Nuclear Management Partners (NMP), the private sector consortium that manages the site, declined to comment, but other sources said those engaged in the clean-up were still some way from knowing exactly what was in the storage facilities. "Record-keeping in the past was clearly not what it should have been," said one.
The soaring cost of decommissioning, along with the apparent inefficiency of NMP and the £230m of dividends it has received will come under the spotlight on Wednesday at a meeting of the public accounts committee, which is chaired by Margaret Hodge, the straight-talking MP for Barking and Dagenham.
Tom Zarges, the chairman of NMP, will be questioned alongside Tony Price, the managing director of Sellafield, and John Clarke, the chief executive of the state-owned Nuclear Decommissioning Authority (NDA), which is meant to oversee the clean-up process.
The committee has in the past been highly critical of NMP, not least for falling behind on 12 out of 14 key tasks being undertaken in Cumbria.
The senior nuclear executives will also be asked to comment on how £6m of bonuses came to be shared out among NMP bosses over three years and why the consortium paid back £100,000 in expenses that had been wrongly claimed.

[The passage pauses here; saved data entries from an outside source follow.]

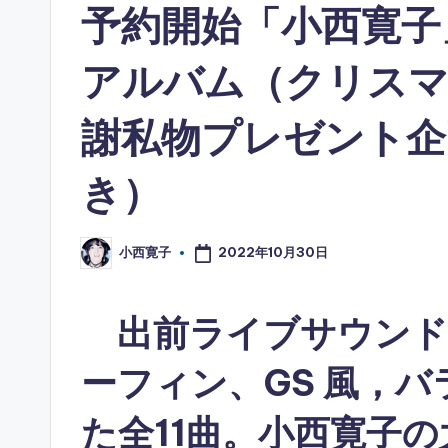
予約開始「小西寛子
アルバム（クリスマ
謝私物プレゼント企
き）
2022年10月30日
小西寛子
Posted
by
出前ライブサウンド
ーフィン、GS 風，
た全11曲。小西寛子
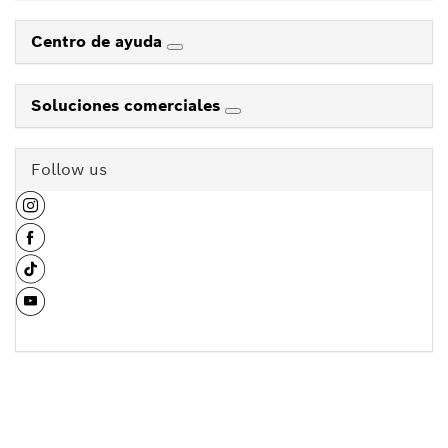
Centro de ayuda
Soluciones comerciales
Follow us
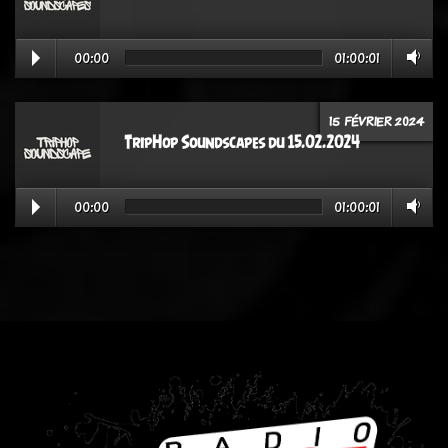
00:00
01:00:01
15 FÉVRIER 2024
TripHop Soundscapes du 15.02.2024
00:00
01:00:01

The political temperature has been raised by the NDA agreeing to give a further five-year contract to NMP despite its performance being fiercely criticised by accountants in a recent report, which was not initially provided to the committee.
KPMG, working for the decommissioning authority, accused the clean-up group of overspending, failure to reach operational targets and weak leadership at the atomic complex in Cumbria.
Hodge has already said that, in the light of the critical review, it was "inexplicable" that the NDA was prepared to reward the NMP consortium, which she also accused of spending cash "like confetti".
NMP is made up of British firm Amec, American firm URS and Areva, the French engineering group, which is also engaged to help EDF of France build the nuclear plant at Hinkley Point in Somerset.
While the clean-up goes on there has been much speculation about how to deal with the plutonium, which in theory could be used to create dozens of atomic bombs if it fell into the wrong hands. Just storing this material is said to cost £80m a year and tThere are a variety of potential plans for reducing the stockpile, possibly by burning it or turning it into more fuel for reactors.
Talk of building a new mixed-oxide (Mox) fuel reprocessing plant has been undermined by a report out this summer that concluded a previous Mox facility, which closed two years ago, had left taxpayers with a £2.2bn bill rather than the healthy profit that had been promised when it was first constructed.